89: Music Lessons

89: Music Lessons

From Chicken Soup for the Soul: Time to Thrive

Music Lessons

Music gives a soul to the universe, wings to the mind, flight to the imagination, and life to everything.

~Plato

I picked our gray cat off the top of our piano and gave her a hug. “That’s an expensive perch for a cat,” I said out loud.

She head-butted my chin and wiggled out of my arms back to her favorite place — the top of our piano. It gave her a good view of the entire living room, the kitchen, and the back yard.

My husband and I had purchased the piano so our son and daughter could take piano lessons.

I had a secret dream of my own that I did not share with anyone. One day I wanted to learn to play the piano.

I had taken lessons for a short time in elementary school, until my military dad received orders for reassignment, and our piano could not be included in our household shipment. Over the years, the time to play the piano hadn’t been right — there had been no place for a large musical instrument, or we didn’t have the money for lessons.
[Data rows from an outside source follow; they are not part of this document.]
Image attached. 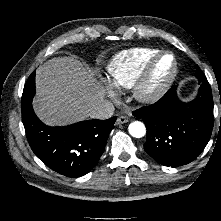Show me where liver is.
Segmentation results:
<instances>
[{
	"instance_id": "6515ba94",
	"label": "liver",
	"mask_w": 221,
	"mask_h": 221,
	"mask_svg": "<svg viewBox=\"0 0 221 221\" xmlns=\"http://www.w3.org/2000/svg\"><path fill=\"white\" fill-rule=\"evenodd\" d=\"M36 93L34 111L49 126L85 120L105 96L93 73L72 57L42 64L36 71Z\"/></svg>"
}]
</instances>
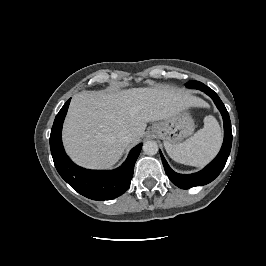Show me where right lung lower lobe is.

I did pursue my love of music and learned to play the flute in junior high school. I made the high school marching band. I enjoyed the performances and the support from others who loved music as I did, but still I had dreamt of sitting on a piano bench and performing.

But as I dusted that piano on that fateful day, I knew it was now or never. I could either try to make the dream come true, or I could forget it once and for all. I lifted the keyboard cover and stroked the keys. I played a few scales I remembered, and the piano sounded as good as it had when it was new.

The next day at church I passed our bulletin board. It listed items for sale, odd jobs, and at the bottom, someone was offering piano lessons.

My voice trembled when I called the number the next day.

The lady who answered had a kind voice as she answered my questions. When she learned that I was the student she hesitated. She had never taught an adult learner, but she was willing to try if I was.

Fortunately, the lessons would begin that week, because I soon began making excuses to myself as to why it was not a good time. I had a full-time job, I had family responsibilities, and I had signed up for a class to update my computer skills. Perhaps I needed to wait until my schedule cleared a little.

I timidly knocked on her door the day of my lesson, half hoping she would not answer. But she did answer and introduced herself as Melody.

What a wonderful name for a music teacher.

When the lesson ended, Melody opened the door to her next student, a six-year-old boy bubbling with enthusiasm.

Melody introduced us and told me his name was Jeff.

“I’m going to learn to play the piano,” he told me. No doubts or insecurities got in his way.

His enthusiasm was contagious, and on my way home I whispered, “I’m going to learn to play the piano.”

I wasn’t a star pupil. I didn’t have instant recall on how to read music. I could only read treble clef music since I had played the flute for six years. Reading the treble clef came easy, but playing the bass clef was a struggle. Getting both hands to cooperate was difficult and then she introduced me to the pedal. Maybe I had bitten off more than I could chew.

Melody scolded me for not practicing enough. She had told me at the start that thirty minutes a day should be enough for me, but now she told me that I should increase it to an hour a day.

An hour a day? How would I ever find the time?

I remembered some encouragement I had received from a friend when I started the piano lessons.

I had mumbled, “I don’t know if I can find the time.”

She had said, “If it’s important to you, you don’t find time, you make it.”

That’s what I had to do now. I had to look at my schedule to see where I could make time. Getting up early and practicing wasn’t an option; I would wake the whole household. The same was true if I practiced late at night. But then I realized I was practicing when I got home from work, so I only had to add another thirty minutes to that time. I had been watching television before I fixed dinner. I enjoyed the thirty-minute television show but I could turn that into practice time instead.

The next obstacle occurred the following week, when Melody told me I would need to participate in the December recital. Each student would play one selection of a familiar song as well as a Christmas carol, and we had to play by memory. There was no way I could do that. I would have one month to memorize two pieces and I hadn’t even seen them yet. I hadn’t had to memorize anything in years.

“It’s the customary way,” Melody said. “And even Jeff is memorizing the pieces he is playing.”

Well if a six-year-old was up to the task, surely I could do that.

I practiced the two pieces, and even took the music to work so I could memorize them on my lunch break. It worked! I was able to commit the two pieces to memory.

On the day of the recital, Jeff was the first one up and he played flawlessly. The audience applauded as he bowed.

I was next. As I sat at the piano and took a deep breath, I glanced at my husband. He smiled at me and gave me a thumbs-up. But would the rest of the audience think I was foolish for performing in a children’s recital? I placed my fingers on the keys and my memory took over. It was just me and the piano. I wasn’t aware of anyone else there. I stayed seated for a few moments at the end.

There was no sound from the audience until one of the men said, “Amen.”

Then the audience applauded. But the applause didn’t matter. What mattered was that I had followed my dream and I hadn’t quit when things got difficult.